Go through the following listing and count each line that contains the string "edit"; the answer is that number alone.

[[ DATASET EXTRACT, beginning ]]

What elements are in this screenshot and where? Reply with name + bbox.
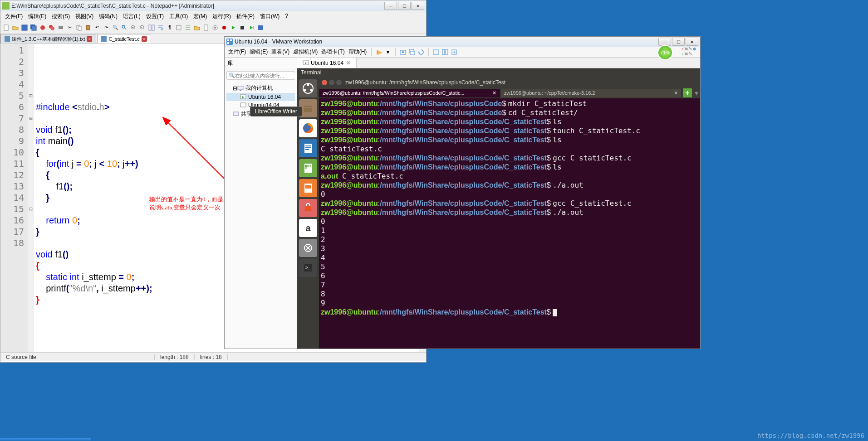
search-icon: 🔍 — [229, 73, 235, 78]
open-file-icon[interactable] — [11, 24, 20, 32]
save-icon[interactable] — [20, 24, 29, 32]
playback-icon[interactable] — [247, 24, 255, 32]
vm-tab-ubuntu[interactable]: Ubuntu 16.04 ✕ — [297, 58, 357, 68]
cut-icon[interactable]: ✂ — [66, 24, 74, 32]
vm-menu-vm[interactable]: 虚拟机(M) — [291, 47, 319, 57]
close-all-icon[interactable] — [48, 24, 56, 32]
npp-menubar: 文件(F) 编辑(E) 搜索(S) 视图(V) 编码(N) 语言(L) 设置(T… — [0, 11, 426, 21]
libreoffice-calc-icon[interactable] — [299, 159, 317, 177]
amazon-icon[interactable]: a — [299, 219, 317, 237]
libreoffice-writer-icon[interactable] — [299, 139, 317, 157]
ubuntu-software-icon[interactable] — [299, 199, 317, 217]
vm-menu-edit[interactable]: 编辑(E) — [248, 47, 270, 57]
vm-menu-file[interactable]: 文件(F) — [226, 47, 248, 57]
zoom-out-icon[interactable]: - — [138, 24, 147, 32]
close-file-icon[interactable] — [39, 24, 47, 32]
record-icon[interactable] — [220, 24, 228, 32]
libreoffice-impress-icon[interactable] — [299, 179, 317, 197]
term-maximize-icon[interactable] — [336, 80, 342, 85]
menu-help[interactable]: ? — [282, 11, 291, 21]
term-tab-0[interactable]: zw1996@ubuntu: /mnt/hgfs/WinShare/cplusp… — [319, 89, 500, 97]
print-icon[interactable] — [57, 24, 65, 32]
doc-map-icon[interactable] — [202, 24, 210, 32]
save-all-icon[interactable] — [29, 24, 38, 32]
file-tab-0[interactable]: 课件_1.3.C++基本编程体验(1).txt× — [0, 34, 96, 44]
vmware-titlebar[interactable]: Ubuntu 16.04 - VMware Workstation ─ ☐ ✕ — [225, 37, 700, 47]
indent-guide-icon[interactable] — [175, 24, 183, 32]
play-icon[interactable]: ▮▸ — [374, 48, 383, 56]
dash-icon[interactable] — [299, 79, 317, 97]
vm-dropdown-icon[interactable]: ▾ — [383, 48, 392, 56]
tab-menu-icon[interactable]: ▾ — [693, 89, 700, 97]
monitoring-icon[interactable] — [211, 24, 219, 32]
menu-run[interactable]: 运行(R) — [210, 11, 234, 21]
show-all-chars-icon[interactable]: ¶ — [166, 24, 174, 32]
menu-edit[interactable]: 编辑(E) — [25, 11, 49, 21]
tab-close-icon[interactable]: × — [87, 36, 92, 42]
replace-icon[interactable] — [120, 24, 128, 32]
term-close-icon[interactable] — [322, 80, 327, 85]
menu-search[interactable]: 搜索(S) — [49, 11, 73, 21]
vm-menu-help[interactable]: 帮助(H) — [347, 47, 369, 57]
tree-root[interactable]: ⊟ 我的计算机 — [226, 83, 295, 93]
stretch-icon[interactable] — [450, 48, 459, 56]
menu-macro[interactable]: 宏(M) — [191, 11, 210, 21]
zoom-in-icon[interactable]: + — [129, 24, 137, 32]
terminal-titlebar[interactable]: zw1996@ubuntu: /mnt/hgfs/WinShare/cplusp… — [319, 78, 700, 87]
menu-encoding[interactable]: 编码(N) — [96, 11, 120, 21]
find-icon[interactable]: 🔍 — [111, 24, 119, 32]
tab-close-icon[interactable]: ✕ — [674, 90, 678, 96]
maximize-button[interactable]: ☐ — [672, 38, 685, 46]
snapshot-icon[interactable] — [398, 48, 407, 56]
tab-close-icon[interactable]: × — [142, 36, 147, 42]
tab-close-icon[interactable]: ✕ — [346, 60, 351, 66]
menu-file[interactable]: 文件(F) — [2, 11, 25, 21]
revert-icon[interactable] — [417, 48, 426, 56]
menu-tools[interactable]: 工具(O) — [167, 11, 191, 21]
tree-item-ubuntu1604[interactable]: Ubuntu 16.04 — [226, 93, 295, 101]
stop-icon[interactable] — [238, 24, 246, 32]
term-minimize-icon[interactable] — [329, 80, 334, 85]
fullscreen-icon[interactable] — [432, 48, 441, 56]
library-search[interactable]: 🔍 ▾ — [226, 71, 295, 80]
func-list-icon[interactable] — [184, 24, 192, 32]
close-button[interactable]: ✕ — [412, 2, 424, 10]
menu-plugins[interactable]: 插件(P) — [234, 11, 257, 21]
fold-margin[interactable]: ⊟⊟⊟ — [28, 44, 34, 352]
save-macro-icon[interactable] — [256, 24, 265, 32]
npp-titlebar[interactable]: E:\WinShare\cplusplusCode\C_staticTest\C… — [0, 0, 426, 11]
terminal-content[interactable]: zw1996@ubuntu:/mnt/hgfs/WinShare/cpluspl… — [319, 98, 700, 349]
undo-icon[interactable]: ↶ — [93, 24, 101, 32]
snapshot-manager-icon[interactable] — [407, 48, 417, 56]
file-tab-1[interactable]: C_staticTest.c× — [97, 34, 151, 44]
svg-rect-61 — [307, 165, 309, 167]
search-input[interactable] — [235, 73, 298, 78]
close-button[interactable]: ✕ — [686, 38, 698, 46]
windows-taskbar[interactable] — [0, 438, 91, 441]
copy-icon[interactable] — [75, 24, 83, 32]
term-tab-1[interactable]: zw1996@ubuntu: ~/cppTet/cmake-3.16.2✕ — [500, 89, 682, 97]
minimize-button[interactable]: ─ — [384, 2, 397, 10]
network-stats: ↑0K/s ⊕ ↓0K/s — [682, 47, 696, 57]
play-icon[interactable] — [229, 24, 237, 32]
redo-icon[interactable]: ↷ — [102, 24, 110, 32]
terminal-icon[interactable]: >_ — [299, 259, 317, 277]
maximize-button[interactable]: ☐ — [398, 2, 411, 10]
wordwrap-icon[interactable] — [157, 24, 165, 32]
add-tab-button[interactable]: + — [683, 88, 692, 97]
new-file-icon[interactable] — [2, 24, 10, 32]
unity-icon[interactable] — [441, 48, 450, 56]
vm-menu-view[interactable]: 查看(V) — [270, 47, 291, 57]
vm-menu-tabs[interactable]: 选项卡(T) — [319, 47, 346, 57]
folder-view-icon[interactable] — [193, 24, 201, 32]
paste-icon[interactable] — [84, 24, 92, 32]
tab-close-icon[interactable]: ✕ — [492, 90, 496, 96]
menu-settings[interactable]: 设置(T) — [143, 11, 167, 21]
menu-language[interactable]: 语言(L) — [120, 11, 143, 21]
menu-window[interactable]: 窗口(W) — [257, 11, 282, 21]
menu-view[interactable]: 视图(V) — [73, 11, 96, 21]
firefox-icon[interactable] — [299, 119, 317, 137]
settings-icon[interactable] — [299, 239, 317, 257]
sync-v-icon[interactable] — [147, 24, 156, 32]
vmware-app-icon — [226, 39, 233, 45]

[[ DATASET EXTRACT, end ]]

• **ANSWER TO THIS TASK**
2